Bu çalışma “Fahreddin Er-Râzî’nin Tefsiri Kebirine Göre Zan ve Mahiyeti”’ni konu edinmektedir. Zan, tercih edilmeye yakîn, zıddının da mümkün olduğu görüş, kanaat, hüküm gibi anlamlarla açıklanmıştır. Zan bazen şüphe ve vehim anlamlarını çağrıştırmayı, bazen kendisiyle ulaşılan hükmün kesinlik taşımadığını vurgulamayı, bazen de onu ilim ve yakînden ayırmayı doğuran renkli bir kavramdır. Zan bu anlamlarının yanısıra ilim, yakîn bilgi, kesin bilgi gibi anlamlarda da kullanılmıştır. Zannın bir yüzü ilim ise diğer yüzü ise cehildir. Zannın olumlu ve olumsuz anlamlar barındırması göz önüne alınarak Müslüman kültürde birinin bir başkası hakkında güzel düşünmesine hüsn-ü zan, kötü düşünmesine de su-i zan denilmiştir. Kur’an’da hüsn-ü zan ve su-i zan terkipleri birebir yer almasa da bir kimse ya da bir şey hakkında iyi kötü kanaat etmeyi ifade edecek ya da çağrıştıracak şekilde geçmektedir. Hadislerde ise zanla ilgili hem söz konusu terkiplere hem de daha ayrıntılı bir şekilde bilgiye ulaşmak mümkündür. Fahrûddin er-Râzî, zanla ilgili bu türde kavramsal düzeyde ayrıntılı bir görüş ortaya koymuş olmasa da el-Mahsul adlı eserinde zanla ilgili şu görüşü paylaşır. Râzî, bir hükümde kesinlik yoksa mevcut alternatifler arasında doğruluk şüphesi eşit ise şek, tercih edilmeye en uygun olana zan, tercih edilmeye uygun olmayana da vehim demiştir. Ancak mevcut çalışmamız Râzî’nin Tefsir-i Kebiri’nde zan ve mahiyetini ele almak olduğu için zannın geçtiği âyetlerde onun farklı ve zengin yorumları bu çalışmanın asıl amacını oluşturmuştur.
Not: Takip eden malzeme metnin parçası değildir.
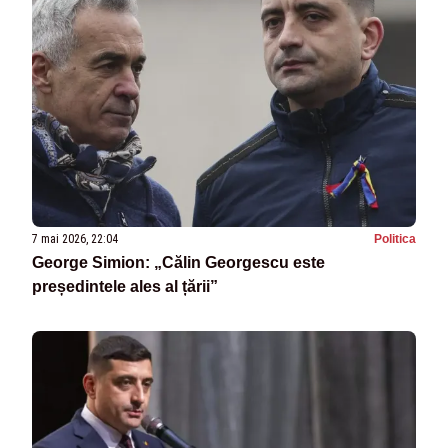
7 mai 2026, 22:04
Politica
George Simion: „Călin Georgescu este
președintele ales al țării”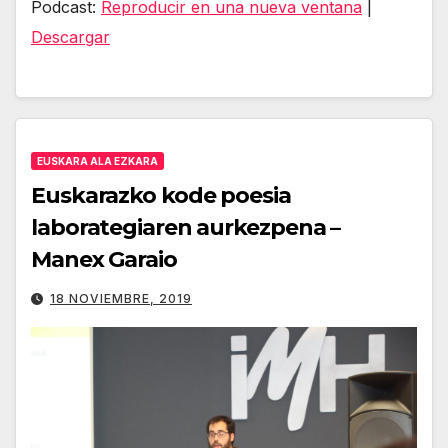
Podcast:
Reproducir en una nueva ventana
|
audio
Descargar
EUSKARA ALA EZKARA
Euskarazko kode poesia
laborategiaren aurkezpena –
Manex Garaio
18 NOVIEMBRE, 2019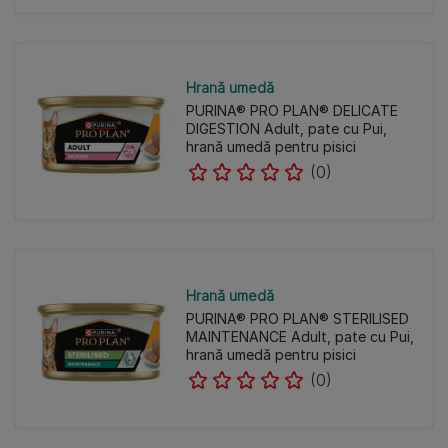
Hrană umedă
PURINA® PRO PLAN® DELICATE
DIGESTION Adult, pate cu Pui,
hrană umedă pentru pisici
(0)
Hrană umedă
PURINA® PRO PLAN® STERILISED
MAINTENANCE Adult, pate cu Pui,
hrană umedă pentru pisici
(0)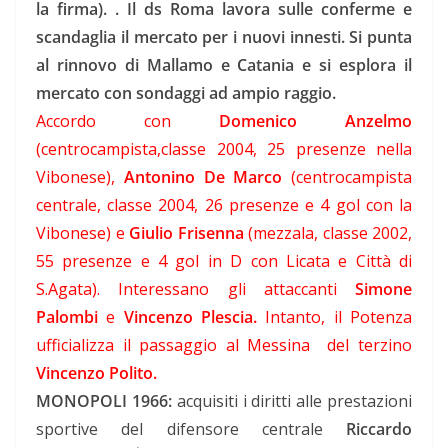
la firma). . Il ds Roma lavora sulle conferme e
scandaglia il mercato per i nuovi innesti. Si punta
al rinnovo di Mallamo e Catania e si esplora il
mercato con sondaggi ad ampio raggio.
Accordo con
Domenico Anzelmo
(centrocampista,classe 2004, 25 presenze nella
Vibonese),
Antonino De Marco
(centrocampista
centrale, classe 2004, 26 presenze e 4 gol con la
Vibonese) e
Giulio Frisenna
(mezzala, classe 2002,
55 presenze e 4 gol in D con Licata e Città di
S.Agata). Interessano gli attaccanti
Simone
Palombi
e
Vincenzo Plescia.
Intanto, il Potenza
ufficializza il passaggio al Messina del terzino
Vincenzo Polito.
MONOPOLI 1966:
acquisiti i diritti alle prestazioni
sportive del difensore centrale
Riccardo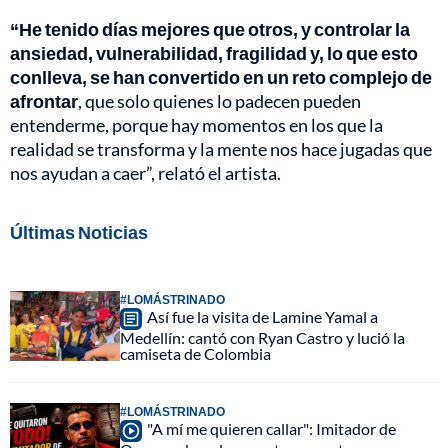
“He tenido días mejores que otros, y controlar la
ansiedad, vulnerabilidad, fragilidad y, lo que esto
conlleva, se han convertido en un reto complejo de
afrontar
, que solo quienes lo padecen pueden
entenderme, porque hay momentos en los que la
realidad se transforma y la mente nos hace jugadas que
nos ayudan a caer”, relató el artista.
Últimas Noticias
#LOMÁSTRINADO
Así fue la visita de Lamine Yamal a
Medellín: cantó con Ryan Castro y lució la
camiseta de Colombia
#LOMÁSTRINADO
"A mí me quieren callar": Imitador de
Tefsir-i Kebir’de Râzî’nin zan ile ilgili yorumları özgün yorumlardır. Bu özgünlük zannın hem ilim, kıyas, hevâ-heves, yalan, taklit, birey ve toplum gibi birtakım kavramlarla ilişkisini içermekte hem İblîsin, kafirlerin, müşriklerin, putperestlerin, münafıkların, Yahudilerin, Hristiyanların ve Müslümanların zannını içermekte hem de bu grupların tümünün Allah’a karşı olan zanlarını içermektedir. Râzî Tefsir-i Kebir’de zanla ilgili âyetleri tefsir ederken Arapça dil ve belağatın muktezasını dikkate alarak tefsir etmiştir.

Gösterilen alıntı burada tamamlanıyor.